1. What the Best Teachers College Do , Harvard University Press, 2004. La Universitat de València publicó las traducciones al catalán y al castellano ( El que fan els millors professors d’universitat , Publicacions de la Universitat de València, 2005 y Lo que hacen los mejores profesores de universidad , Publicacions de la Universitat de València, 1.ª ed. 2005, 2.ª ed. 2007), y la Universidade de Vigo publicó la traducción al gallego ( O que fan os mellores profesores universitarios , 2007)
Sherry Kafka procedía de un pueblo pequeño de las montañas Ozark de Arkansas. Su pequeña comunidad rústica, perdida en un remoto lugar de ese estado básicamente rural, carecía por completo de los recursos artísticos que más tarde definirían su vida y harían de ella una de las más celebradas diseñadoras y urbanistas del país. De hecho, contó con posterioridad que en su pueblo ni siquiera había un cine. Semanalmente llegaba «un señor» con una tienda, la plantaba en la plaza y pasaba una película, «si es que esa semana no se emborrachaba».
Su familia no tenía mucho dinero, y a menudo cambiaba de residencia para buscarse el sustento. En doce años fue a dieciséis escuelas y, a mitad de su último curso, se cambió de un instituto bastante grande en Hot Springs a un caserío minúsculo que sólo tenía seis estudiantes a punto de graduarse. «Creo que al final únicamente cinco de nosotros lo conseguimos», contó más tarde. «Fui incluso a escuelas que ya ni existen, pues eran tan pequeñas que fueron incapaces de retener profesores suficientes». Pero todo ese ajetreo no la desalentó. «Hizo que me forjara mis propios métodos para poder aprovechar lo que las escuelas me ofrecían», concluyó. «Entendí muy pronto que cada escuela es una cultura, y que mi trabajo era entrar en esa escuela y comprender cómo funcionaba esa cultura».

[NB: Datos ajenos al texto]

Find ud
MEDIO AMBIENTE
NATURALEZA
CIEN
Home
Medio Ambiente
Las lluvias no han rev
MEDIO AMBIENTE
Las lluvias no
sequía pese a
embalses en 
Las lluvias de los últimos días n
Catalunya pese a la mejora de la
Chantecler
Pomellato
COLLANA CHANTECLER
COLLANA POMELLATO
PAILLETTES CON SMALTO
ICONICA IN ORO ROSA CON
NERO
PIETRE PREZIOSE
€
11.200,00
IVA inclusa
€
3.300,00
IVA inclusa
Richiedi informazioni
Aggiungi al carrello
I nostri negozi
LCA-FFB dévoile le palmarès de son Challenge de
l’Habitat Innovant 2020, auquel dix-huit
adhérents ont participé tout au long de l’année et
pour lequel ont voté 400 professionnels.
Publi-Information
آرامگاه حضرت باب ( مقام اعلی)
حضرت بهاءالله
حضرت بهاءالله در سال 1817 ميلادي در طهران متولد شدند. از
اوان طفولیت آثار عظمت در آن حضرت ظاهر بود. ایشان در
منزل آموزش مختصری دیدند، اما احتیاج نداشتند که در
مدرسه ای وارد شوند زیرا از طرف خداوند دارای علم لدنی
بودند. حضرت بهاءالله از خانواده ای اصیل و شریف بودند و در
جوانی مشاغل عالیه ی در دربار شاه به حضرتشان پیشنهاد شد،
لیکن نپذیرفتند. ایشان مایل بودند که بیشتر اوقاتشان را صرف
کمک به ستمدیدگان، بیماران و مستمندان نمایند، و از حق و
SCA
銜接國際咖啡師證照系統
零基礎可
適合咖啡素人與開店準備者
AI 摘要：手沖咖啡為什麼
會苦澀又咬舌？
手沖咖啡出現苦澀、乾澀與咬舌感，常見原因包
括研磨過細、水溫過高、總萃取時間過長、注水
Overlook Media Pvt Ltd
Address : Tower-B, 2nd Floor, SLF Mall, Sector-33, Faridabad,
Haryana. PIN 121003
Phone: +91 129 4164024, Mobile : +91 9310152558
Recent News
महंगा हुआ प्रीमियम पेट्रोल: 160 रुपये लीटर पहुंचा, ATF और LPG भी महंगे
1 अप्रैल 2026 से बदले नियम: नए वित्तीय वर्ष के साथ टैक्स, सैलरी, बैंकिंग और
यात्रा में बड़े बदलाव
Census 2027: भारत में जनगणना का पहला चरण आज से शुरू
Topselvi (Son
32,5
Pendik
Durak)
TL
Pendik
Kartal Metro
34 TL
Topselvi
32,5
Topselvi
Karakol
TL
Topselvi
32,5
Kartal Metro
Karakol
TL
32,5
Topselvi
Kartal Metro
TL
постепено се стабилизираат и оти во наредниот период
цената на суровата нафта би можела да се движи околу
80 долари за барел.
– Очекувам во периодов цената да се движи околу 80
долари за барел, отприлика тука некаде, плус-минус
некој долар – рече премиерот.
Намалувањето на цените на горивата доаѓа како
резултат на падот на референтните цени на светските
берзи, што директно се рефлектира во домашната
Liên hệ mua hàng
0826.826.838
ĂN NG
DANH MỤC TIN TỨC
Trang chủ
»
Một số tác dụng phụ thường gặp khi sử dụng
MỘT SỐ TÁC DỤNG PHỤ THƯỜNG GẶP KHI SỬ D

Nadie de su familia había ido a la universidad 1 directamente desde el instituto, si bien su padre sí que asistió ulteriormente a un seminario baptista. Rara vez leían algo distinto de la Biblia y, a excepción de las sagradas escrituras, en las casas en las que se crio no había libros –sólo relatos–. Cuando tenía cuatro o cinco años, su bisabuelo le contaba historias que él había escuchado de sus padres, o algunas que iba ideando directamente sobre la marcha. Tras inventarse una historia que dejaba encantada a la niña, la señalaba con su dedo y le decía: «Ahora cuéntame tú un cuento». Y ella empezaba. El anciano le hacía preguntas sobre los personajes y los animales que aparecían en sus cuentos, obligándola así a inventar más detalles acerca de ellos. Cuando Sherry estaba en octavo, 2 algunos años después de que muriese su bisabuelo, decidió que ella era un «personaje del cuento» y que quería ser escritora. Se dio cuenta de que tenía que aprender más para llegar a ser escritora, y eso quería decir que finalmente tendría que ir a la universidad.
Como su familia era pobre, sabía que no sería fácil, y empezó a buscar la manera de poder pagarse su educación superior. En su último año de instituto ganó un concurso nacional de escritura que prometía correr con todos los gastos de su primer año de universidad. Cuando preguntó a sus padres a qué universidad podría ir con la beca, le dijeron que podría acudir a una universidad de Texas porque conocían allí al director de una residencia que cuidaría de ella si caía enferma.
Ese otoño se presentó en el campus, eufórica por su nueva aventura en esa distante ciudad, y le dieron una lista con las asignaturas obligatorias. No obstante, antes de irse de casa se había prometido a sí misma que cada semestre haría al menos una asignatura «sólo para mí», algo con lo que disfrutara. Cuando vio la lista de obligatorias encontró una feliz coincidencia, una asignatura que parecía interesante y que además era un requisito para los estudios de Bellas Artes.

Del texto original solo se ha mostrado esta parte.